Hmm, Same here. I have not seen that before, but I don’t see how that quantity would be useful. It is not covariant, it is not equal to the reading on the accelerometer, and it is also not the acceleration in the reference frame.

Seems like a wiki error

 

[vanhees71]

Hmm, Same here. I have not seen that before, but I don’t see how that quantity would be useful. It is not covariant, it is not equal to the reading on the accelerometer, and it is also not the acceleration in the reference frame.

Seems like a wiki error

Yes, me too. Also they are schizophrenic, because within GR they use the proper definition of proper acceleration:

https://en.wikipedia.org/wiki/Proper_acceleration#In_curved_spacetime

 

[PeterDonis]

Wikipedia claims

This seems like a good time to reiterate that Wikipedia is not an acceptable source. That's not to say we never reference it here, just that when we do reference it, it's because we've already determined by other means that it happens to be reasonably accurate in that particular case. In cases where it isn't, we don't reference it; and we don't expect it to be accurate all the time.

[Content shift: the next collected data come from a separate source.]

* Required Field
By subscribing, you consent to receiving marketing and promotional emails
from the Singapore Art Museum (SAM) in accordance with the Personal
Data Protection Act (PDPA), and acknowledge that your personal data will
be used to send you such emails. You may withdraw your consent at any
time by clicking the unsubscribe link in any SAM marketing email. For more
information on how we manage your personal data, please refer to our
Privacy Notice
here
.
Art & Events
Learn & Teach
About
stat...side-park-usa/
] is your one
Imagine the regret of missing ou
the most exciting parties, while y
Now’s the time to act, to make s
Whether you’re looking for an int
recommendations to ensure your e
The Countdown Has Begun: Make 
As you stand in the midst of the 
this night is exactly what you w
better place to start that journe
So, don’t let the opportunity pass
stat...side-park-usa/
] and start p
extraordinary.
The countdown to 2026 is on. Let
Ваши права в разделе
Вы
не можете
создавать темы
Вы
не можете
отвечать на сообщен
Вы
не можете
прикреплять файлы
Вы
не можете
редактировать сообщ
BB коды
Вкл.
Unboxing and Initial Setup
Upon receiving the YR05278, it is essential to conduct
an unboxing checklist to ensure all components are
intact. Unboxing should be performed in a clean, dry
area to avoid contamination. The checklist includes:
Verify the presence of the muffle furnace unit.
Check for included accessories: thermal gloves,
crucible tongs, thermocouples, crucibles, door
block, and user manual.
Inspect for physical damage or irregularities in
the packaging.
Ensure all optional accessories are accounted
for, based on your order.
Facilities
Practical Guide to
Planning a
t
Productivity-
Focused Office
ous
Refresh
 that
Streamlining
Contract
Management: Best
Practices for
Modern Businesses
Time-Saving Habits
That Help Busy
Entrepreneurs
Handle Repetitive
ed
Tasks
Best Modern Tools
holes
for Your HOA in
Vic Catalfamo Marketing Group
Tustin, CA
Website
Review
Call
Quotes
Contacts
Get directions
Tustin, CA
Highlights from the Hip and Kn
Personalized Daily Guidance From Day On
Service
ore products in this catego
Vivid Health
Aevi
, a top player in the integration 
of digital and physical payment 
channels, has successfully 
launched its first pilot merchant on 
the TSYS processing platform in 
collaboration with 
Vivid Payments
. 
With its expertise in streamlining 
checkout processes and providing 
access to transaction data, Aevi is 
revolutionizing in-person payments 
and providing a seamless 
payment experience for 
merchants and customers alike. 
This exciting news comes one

The literature is not unique using this term.

I'm not aware of any modern literature that uses "proper acceleration" in any other way than the way we've been describing here. It's possible that there are older sources that do.

 

[Mark44]

E.g., Wikipedia claims that proper acceleration is
$$\vec{\alpha}=\mathrm{d \vec{w}}{\mathrm{d} t},$$

Shouldn't this be $\vec{\alpha}=\frac{\mathrm{d \vec{w}}}{{\mathrm{d} t}}$?

 

[vanhees71]

Indeed, I've corrected it in the original posting. It's of course not very clever to use this definition, because it's not covariant and leads to misunderstandings easily. In modern textbooks and in the scientific literature one uses covariant quantities, and proper acceleration is defined by (in my notation)
$$a^{\mu}=c \frac{\mathrm{d} u^{\mu}}{\mathrm{d} \tau},$$
where $\tau$ is the proper time of the particle, and
$$u^{\mu}=\frac{\mathrm{d} x^{\mu}}{\mathrm{d} s}=\frac{1}{c} \frac{\mathrm{d} x^{\mu}}{\mathrm{d} \tau}.$$
As in Newtonion physics, which is momentarily valid in the restframe of the particle at the instant of time in question, thus the modern definition of (proper) acceleration is
$$a^{\mu}=\frac{\mathrm{d}^2 x^{\mu}}{\mathrm{d} \tau^2}.$$
Of course, there might be still textbooks around, which treat the issue otherwise, because they haven't read the literature for 110 years!